======== Input
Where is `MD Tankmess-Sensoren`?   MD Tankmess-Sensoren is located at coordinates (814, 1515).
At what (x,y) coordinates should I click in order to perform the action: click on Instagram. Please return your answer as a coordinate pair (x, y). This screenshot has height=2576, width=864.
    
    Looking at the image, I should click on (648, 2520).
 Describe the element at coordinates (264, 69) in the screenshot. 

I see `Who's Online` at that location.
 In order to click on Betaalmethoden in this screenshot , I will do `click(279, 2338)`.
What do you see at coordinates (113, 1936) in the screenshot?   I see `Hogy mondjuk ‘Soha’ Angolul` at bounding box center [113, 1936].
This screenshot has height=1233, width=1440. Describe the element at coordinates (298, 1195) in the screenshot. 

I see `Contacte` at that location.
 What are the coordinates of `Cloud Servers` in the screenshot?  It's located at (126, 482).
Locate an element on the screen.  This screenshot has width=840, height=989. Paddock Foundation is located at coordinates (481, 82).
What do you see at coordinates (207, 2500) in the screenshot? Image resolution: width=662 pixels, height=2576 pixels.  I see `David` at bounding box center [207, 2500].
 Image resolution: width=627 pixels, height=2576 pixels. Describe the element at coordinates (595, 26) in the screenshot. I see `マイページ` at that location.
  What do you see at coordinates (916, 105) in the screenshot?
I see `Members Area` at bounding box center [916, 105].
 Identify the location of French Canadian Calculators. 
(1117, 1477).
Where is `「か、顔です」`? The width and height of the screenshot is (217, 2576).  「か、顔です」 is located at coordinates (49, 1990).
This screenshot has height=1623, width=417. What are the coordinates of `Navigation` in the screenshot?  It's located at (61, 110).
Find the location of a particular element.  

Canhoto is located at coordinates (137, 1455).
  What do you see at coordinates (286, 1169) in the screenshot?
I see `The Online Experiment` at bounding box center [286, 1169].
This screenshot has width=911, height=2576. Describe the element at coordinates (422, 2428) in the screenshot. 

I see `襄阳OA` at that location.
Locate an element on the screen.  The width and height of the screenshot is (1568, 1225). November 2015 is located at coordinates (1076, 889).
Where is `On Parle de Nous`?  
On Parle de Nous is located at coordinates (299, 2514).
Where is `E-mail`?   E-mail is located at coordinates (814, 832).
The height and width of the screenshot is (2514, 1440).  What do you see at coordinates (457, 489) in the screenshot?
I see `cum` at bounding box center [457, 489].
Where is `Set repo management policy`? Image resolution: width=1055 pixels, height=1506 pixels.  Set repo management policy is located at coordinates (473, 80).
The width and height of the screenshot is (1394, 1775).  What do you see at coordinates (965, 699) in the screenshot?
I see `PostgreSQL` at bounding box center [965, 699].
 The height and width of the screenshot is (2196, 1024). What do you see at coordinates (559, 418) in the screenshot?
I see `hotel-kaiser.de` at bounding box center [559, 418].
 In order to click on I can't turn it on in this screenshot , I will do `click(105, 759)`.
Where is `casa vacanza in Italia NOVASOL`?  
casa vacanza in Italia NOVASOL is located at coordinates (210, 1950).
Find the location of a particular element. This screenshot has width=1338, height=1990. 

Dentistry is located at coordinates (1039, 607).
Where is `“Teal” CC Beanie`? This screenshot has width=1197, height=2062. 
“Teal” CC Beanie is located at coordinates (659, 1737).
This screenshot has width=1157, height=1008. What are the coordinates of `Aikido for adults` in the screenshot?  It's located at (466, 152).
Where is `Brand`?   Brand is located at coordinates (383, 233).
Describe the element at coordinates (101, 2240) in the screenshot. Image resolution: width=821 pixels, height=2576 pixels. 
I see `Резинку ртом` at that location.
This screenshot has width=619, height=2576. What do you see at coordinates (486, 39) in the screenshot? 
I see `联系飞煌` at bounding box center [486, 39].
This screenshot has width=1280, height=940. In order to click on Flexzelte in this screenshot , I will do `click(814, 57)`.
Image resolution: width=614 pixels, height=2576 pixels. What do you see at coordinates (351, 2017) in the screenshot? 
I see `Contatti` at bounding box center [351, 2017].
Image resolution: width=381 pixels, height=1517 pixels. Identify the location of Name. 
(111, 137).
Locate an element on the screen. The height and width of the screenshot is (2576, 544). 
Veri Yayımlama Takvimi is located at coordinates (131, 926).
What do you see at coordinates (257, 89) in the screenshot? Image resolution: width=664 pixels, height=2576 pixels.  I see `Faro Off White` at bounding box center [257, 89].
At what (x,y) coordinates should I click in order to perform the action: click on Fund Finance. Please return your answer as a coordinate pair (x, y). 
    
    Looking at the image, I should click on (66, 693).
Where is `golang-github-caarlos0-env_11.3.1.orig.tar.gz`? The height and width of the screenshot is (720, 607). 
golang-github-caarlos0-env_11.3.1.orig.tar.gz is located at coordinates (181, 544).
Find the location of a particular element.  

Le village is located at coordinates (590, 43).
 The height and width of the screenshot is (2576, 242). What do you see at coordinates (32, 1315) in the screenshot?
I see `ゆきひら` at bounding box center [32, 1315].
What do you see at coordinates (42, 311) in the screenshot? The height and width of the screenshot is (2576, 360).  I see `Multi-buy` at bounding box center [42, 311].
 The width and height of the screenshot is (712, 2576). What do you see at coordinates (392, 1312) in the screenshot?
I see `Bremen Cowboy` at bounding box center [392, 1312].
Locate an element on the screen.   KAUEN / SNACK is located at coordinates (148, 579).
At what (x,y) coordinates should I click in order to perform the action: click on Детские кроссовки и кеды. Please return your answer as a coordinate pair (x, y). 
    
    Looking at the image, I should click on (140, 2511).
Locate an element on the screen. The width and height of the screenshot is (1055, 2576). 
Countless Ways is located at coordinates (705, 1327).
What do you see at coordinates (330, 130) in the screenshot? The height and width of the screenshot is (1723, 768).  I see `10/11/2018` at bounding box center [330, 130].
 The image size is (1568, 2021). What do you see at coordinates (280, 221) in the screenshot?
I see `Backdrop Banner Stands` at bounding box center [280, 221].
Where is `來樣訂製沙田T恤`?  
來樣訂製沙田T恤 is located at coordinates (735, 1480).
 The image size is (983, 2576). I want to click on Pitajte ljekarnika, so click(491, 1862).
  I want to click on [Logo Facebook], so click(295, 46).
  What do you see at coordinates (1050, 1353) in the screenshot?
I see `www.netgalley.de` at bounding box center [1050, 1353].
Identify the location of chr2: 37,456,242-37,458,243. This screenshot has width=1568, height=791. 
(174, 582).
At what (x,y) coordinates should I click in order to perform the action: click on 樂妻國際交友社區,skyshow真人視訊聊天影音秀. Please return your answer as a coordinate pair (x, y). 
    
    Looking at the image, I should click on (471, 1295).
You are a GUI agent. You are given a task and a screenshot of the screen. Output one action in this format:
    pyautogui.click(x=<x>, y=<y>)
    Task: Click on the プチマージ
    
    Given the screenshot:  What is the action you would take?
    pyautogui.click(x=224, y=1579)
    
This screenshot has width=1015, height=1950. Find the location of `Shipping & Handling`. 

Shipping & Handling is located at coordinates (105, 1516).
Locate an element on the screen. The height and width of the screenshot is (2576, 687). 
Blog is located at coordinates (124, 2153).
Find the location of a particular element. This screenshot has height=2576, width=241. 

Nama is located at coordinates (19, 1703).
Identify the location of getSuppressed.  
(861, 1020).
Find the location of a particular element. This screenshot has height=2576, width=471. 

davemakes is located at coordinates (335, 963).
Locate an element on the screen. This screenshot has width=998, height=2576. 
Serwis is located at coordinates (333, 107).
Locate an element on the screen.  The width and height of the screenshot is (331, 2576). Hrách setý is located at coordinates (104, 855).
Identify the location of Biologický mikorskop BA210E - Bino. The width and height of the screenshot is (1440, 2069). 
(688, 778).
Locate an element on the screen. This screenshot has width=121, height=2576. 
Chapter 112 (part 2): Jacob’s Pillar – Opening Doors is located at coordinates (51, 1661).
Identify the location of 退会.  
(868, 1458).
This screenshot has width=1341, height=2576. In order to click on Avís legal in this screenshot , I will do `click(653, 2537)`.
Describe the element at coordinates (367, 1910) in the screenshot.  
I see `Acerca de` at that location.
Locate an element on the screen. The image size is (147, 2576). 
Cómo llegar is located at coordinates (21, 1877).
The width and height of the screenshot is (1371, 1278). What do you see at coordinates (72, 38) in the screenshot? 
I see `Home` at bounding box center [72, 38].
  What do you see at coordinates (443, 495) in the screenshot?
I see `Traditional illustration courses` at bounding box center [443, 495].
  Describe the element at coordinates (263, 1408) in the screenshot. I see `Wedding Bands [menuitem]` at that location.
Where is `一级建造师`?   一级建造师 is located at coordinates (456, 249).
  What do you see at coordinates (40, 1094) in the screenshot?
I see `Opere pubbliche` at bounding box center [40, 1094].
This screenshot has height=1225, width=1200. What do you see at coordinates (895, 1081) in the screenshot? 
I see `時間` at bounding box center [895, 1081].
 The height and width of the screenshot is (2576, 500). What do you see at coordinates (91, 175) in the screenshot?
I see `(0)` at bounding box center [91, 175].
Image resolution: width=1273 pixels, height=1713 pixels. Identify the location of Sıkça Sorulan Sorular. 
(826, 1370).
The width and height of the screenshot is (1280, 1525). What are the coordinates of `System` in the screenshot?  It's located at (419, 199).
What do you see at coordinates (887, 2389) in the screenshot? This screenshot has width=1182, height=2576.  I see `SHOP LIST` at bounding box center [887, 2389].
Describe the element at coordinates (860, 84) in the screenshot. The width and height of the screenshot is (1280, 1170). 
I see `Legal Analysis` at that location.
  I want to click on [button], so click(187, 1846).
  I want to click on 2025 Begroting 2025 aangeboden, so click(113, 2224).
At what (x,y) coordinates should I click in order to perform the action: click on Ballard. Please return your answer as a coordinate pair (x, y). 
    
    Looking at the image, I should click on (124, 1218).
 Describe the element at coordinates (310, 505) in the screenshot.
================
__Task statement__
Bring together all lines from the listing that contain the word "will".

__Response__
 In order to click on Betaalmethoden in this screenshot , I will do `click(279, 2338)`.
 In order to click on I can't turn it on in this screenshot , I will do `click(105, 759)`.
This screenshot has width=1280, height=940. In order to click on Flexzelte in this screenshot , I will do `click(814, 57)`.
This screenshot has width=1341, height=2576. In order to click on Avís legal in this screenshot , I will do `click(653, 2537)`.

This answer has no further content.